** What needs to be done **
The answer must consist of each line below that holds the word "partners", copied as it stands.
* * *
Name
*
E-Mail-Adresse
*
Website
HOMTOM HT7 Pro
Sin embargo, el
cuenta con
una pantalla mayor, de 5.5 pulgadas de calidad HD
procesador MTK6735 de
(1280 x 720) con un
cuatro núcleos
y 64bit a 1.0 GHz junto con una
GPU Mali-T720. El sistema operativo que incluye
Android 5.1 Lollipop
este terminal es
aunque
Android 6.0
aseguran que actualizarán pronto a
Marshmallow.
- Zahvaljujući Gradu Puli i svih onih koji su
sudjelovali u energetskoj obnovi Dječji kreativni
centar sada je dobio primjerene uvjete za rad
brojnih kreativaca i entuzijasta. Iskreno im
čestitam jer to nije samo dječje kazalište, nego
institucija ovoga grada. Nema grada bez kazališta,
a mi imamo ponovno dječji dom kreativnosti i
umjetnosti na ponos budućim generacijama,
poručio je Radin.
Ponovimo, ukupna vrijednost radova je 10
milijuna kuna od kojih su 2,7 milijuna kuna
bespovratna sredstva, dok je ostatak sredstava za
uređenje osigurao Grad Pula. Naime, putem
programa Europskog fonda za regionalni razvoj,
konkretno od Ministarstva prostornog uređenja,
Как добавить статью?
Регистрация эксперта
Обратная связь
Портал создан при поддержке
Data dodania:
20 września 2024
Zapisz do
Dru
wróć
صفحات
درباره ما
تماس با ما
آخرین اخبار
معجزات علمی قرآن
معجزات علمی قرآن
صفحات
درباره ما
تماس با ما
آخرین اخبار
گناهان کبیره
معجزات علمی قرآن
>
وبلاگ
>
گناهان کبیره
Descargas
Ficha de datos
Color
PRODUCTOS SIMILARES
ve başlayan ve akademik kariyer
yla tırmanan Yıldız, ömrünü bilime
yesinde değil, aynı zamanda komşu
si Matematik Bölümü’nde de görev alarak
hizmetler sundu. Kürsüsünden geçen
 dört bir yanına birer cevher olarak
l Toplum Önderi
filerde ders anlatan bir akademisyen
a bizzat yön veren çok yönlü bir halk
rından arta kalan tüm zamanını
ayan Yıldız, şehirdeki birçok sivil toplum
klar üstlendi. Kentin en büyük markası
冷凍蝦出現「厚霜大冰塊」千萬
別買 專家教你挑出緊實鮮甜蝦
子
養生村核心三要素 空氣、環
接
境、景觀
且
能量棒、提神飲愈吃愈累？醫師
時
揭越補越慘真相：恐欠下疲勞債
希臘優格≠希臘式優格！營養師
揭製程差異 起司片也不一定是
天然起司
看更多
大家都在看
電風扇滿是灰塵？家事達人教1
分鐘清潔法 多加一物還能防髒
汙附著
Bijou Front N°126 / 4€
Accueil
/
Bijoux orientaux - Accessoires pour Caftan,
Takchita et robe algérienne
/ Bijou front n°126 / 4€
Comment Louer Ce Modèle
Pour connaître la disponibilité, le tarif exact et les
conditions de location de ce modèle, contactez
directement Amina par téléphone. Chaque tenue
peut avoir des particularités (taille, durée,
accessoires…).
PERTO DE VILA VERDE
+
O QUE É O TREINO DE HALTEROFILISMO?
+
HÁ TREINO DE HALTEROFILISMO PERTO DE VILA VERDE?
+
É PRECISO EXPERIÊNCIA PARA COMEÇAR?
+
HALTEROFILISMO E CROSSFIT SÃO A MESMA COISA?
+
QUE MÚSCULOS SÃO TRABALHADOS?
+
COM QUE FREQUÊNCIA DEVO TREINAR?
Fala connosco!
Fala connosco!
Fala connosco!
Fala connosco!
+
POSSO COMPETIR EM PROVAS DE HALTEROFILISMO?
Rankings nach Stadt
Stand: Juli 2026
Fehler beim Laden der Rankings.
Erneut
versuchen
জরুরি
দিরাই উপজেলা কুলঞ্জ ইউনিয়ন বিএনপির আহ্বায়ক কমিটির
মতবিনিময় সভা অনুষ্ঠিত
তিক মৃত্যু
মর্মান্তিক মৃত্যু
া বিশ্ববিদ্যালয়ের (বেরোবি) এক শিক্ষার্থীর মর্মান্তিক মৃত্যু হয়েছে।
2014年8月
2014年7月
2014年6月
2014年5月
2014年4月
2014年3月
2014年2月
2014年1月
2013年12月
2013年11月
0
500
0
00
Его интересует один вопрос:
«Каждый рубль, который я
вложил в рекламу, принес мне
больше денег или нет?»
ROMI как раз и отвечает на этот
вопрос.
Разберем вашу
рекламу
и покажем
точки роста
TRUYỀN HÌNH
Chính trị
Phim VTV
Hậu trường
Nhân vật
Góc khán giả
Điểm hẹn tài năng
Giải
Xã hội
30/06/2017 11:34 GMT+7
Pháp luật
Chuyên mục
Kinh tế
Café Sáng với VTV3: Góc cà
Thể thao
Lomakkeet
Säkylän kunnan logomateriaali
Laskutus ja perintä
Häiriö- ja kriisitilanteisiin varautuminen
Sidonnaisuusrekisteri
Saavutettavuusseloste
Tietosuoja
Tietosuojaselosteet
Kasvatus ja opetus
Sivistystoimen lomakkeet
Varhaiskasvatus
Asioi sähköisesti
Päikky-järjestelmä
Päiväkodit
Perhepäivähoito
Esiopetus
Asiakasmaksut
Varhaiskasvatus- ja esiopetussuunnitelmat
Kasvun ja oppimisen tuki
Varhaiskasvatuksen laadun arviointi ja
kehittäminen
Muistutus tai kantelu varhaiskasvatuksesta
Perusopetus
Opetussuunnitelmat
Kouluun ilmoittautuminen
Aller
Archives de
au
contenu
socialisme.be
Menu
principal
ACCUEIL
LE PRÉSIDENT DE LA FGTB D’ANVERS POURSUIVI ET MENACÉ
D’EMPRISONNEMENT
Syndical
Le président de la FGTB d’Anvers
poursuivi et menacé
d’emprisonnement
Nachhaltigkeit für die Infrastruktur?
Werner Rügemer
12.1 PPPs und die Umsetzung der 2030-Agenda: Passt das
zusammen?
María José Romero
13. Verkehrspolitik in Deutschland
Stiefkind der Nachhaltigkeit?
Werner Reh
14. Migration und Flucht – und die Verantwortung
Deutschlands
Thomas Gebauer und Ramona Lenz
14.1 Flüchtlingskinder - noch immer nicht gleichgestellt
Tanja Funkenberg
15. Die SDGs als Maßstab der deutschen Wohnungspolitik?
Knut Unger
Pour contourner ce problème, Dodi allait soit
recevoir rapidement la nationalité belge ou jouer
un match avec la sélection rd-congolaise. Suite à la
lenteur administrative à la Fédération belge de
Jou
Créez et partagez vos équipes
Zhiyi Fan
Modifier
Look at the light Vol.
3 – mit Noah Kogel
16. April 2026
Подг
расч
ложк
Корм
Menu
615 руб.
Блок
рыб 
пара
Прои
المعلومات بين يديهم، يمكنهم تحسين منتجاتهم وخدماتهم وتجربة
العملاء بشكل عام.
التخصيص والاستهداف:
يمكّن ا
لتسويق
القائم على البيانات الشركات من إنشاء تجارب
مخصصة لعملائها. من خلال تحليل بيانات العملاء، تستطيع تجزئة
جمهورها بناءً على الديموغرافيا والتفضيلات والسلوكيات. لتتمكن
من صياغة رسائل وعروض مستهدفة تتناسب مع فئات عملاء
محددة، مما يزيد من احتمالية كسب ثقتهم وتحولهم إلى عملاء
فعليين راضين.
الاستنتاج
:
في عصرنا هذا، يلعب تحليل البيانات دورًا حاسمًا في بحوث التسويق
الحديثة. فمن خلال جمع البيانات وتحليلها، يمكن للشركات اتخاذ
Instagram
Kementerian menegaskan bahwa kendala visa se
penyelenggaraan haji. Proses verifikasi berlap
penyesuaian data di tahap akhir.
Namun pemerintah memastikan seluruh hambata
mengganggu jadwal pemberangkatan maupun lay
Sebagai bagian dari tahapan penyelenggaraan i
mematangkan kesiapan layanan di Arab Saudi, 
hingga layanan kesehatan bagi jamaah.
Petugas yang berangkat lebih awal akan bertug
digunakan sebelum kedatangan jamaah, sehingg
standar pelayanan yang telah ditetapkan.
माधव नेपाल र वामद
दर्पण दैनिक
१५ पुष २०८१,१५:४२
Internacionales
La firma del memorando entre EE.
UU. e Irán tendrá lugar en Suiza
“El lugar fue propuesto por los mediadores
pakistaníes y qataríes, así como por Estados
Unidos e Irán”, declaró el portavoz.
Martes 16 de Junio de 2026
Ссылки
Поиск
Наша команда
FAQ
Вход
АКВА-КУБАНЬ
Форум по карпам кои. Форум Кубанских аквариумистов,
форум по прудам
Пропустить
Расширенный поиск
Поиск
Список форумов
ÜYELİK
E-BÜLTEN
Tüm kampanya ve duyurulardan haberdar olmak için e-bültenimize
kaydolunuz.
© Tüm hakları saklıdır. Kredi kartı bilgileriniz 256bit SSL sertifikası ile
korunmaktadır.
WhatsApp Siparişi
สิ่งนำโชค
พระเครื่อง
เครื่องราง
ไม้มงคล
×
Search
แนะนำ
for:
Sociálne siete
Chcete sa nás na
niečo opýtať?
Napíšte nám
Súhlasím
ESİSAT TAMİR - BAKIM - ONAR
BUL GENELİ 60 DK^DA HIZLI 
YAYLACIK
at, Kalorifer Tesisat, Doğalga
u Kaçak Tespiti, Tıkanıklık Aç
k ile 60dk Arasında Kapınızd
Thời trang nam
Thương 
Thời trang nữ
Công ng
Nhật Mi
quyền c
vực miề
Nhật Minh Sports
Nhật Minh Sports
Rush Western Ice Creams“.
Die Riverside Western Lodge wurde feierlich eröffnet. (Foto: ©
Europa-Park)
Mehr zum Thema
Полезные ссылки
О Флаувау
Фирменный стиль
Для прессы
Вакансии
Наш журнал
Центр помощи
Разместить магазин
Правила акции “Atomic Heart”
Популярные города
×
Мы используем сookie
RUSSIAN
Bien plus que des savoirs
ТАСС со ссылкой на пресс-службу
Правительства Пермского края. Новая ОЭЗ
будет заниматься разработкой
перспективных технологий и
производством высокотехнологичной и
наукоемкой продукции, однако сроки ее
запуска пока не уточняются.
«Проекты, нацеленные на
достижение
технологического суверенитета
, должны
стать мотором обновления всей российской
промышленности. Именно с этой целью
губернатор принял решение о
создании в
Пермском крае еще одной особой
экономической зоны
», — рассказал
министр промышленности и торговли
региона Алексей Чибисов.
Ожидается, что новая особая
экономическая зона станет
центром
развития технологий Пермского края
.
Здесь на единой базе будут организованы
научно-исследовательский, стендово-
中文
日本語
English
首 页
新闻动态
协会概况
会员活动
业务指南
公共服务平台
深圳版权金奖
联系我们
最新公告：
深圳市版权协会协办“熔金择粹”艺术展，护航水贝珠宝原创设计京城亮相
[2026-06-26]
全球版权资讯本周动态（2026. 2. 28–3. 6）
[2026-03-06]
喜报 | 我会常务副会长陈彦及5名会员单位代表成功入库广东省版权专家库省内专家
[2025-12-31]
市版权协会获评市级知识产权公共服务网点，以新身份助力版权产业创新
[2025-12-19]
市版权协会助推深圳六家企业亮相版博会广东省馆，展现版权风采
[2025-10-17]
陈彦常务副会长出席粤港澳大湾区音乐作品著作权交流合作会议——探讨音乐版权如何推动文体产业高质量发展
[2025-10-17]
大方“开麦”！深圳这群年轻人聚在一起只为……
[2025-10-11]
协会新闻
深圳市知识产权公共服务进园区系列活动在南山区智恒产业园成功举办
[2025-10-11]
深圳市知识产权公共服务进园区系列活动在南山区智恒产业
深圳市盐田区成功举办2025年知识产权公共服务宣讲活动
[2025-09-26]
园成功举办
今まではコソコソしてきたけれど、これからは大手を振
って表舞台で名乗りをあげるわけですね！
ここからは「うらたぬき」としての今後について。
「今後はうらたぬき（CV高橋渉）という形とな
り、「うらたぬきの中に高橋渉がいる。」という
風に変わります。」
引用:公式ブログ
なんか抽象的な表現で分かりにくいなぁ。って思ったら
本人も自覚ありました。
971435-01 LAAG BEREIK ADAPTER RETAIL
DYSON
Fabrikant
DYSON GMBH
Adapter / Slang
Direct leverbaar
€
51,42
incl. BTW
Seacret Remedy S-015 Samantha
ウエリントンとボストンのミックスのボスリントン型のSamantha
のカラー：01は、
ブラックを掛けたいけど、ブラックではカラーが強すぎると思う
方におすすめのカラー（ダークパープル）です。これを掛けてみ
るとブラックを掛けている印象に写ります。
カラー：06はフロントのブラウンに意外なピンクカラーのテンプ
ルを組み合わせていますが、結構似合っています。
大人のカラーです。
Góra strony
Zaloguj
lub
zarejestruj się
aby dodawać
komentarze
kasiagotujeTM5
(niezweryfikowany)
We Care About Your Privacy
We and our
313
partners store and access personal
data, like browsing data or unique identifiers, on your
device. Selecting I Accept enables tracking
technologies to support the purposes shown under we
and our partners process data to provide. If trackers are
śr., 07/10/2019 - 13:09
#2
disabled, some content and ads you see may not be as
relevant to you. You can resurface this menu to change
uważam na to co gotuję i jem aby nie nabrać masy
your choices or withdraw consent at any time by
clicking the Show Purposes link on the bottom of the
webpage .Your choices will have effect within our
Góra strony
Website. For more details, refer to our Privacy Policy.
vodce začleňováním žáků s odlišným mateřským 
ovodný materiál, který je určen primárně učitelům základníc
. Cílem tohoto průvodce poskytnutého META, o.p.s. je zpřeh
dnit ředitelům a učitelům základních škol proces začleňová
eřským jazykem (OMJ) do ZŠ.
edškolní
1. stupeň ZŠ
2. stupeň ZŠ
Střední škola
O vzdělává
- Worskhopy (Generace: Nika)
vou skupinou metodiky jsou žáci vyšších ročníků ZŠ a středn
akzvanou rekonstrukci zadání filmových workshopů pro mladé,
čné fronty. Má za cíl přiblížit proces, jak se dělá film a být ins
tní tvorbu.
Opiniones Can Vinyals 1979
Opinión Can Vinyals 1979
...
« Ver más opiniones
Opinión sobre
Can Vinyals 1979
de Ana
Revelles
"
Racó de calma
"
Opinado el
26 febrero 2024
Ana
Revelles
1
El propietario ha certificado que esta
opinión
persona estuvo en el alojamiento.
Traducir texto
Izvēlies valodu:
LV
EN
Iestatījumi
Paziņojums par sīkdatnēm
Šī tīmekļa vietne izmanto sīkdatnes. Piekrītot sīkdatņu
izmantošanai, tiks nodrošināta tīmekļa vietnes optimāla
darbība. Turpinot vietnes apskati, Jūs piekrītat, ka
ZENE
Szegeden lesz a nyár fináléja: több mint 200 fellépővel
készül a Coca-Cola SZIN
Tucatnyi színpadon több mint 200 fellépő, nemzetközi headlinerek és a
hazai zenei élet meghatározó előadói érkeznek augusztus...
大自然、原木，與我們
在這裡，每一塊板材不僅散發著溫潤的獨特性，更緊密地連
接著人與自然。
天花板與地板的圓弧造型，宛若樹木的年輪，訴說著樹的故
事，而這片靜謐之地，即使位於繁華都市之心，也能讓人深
* * *
** Exercise result **
partners store and access personal
and our partners process data to provide. If trackers are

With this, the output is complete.